"For the most part, Julian felt constrained, smothered by the decorous propriety of Yale and the stuffy weight of its past. Julian wrote a drama column for the Yale Daily News in the spring of 1943. He was reading voraciously, less to satisfy course requirements than his own curiosity. Wallace Fowlie, one of the few professors he admired, had once shared a flat with the poet W.H. Auden and told Julian that Auden only read what would assist him in writing his poetry, a fact that if emulated could not have helped Julian very much as a student."
From the Book "The Living Theatre: Art, Exile, and Outrage" by John Tytell Page 13
As I noted that I just completed page 12 and was a little more than half way down 13 and I already counted the use of "every day" three times --- sitting in the leather Manhattan chair in the office reading this book I felt this uncanny notion that this was exactly what I was supposed to be doing at this time and place and that allot of my reading, thinking, writing, conversations of "my path" led me and prepared me for this.
Consequently, when I read the name "Wallace Fowlie" it truly and sincerely made me organically smile both inside and out with an ethereal glow.
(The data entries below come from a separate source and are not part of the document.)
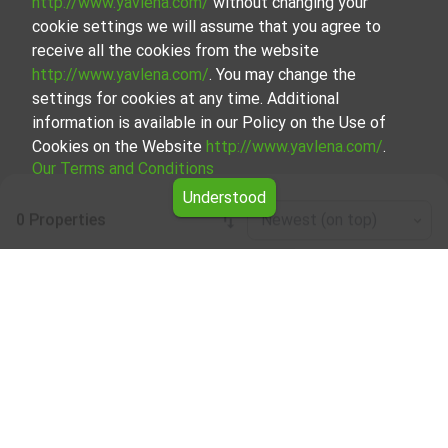
http://www.yavlena.com/
without changing your
cookie settings we will assume that you agree to
receive all the cookies from the website
http://www.yavlena.com/
. You may change the
settings for cookies at any time. Additional
information is available in our Policy on the Use of
Cookies on the Website
http://www.yavlena.com/
.
Our Terms and Conditions
Understood
0 Properties
Newest (on top)
Leaflet
|
©
OpenStreetMap
contributors
One-room apartment for rent in vlg. Byala
reka (municipality Върбица)
Start your search for One-room apartment for rent in the
vlg. Byala reka (municipality Върбица) with Yavlena and
take advantage of our services. Our experienced brokers
are ready to help you find the perfect property that meets
your needs and preferences. Don't hesitate to contact us
to discover the exact property together.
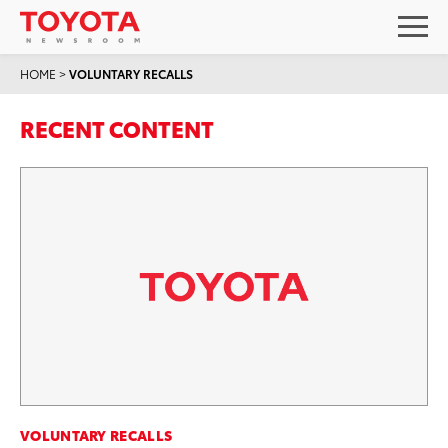
HOME
>
VOLUNTARY RECALLS
RECENT CONTENT
VOLUNTARY RECALLS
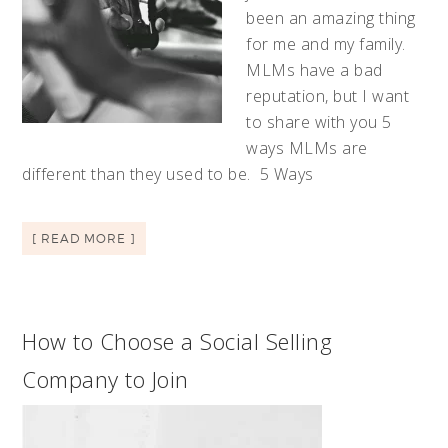
been an amazing thing
for me and my family.
MLMs have a bad
reputation, but I want
to share with you 5
ways MLMs are
different than they used to be. 5 Ways
[ READ MORE ]
How to Choose a Social Selling
Company to Join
I recalled a precise part of the conversation I had with Wallace Fowlie the first time I visited with him in Chapel Hill, N.C. while he was enjoying his status of James B. Duke Professor Emeritus of French and Italian Literature and also used by Duke University as an expert psychoanalyst --- Wallace Fowlie emphatically stated to me that there were no coincidences --- That's why I was there --- That's why we became friends.
Wallace Fowlie was working on a book up until the time of his death on this very thing he had asserted to me and was quietly preparing for the world of serious literature: "no coincidences." During our first conversation and while he conveyed this notion to me he used a story to demonstrate his point about his first meeting with John F. Kennedy when they were boys by a pond in Massachusetts.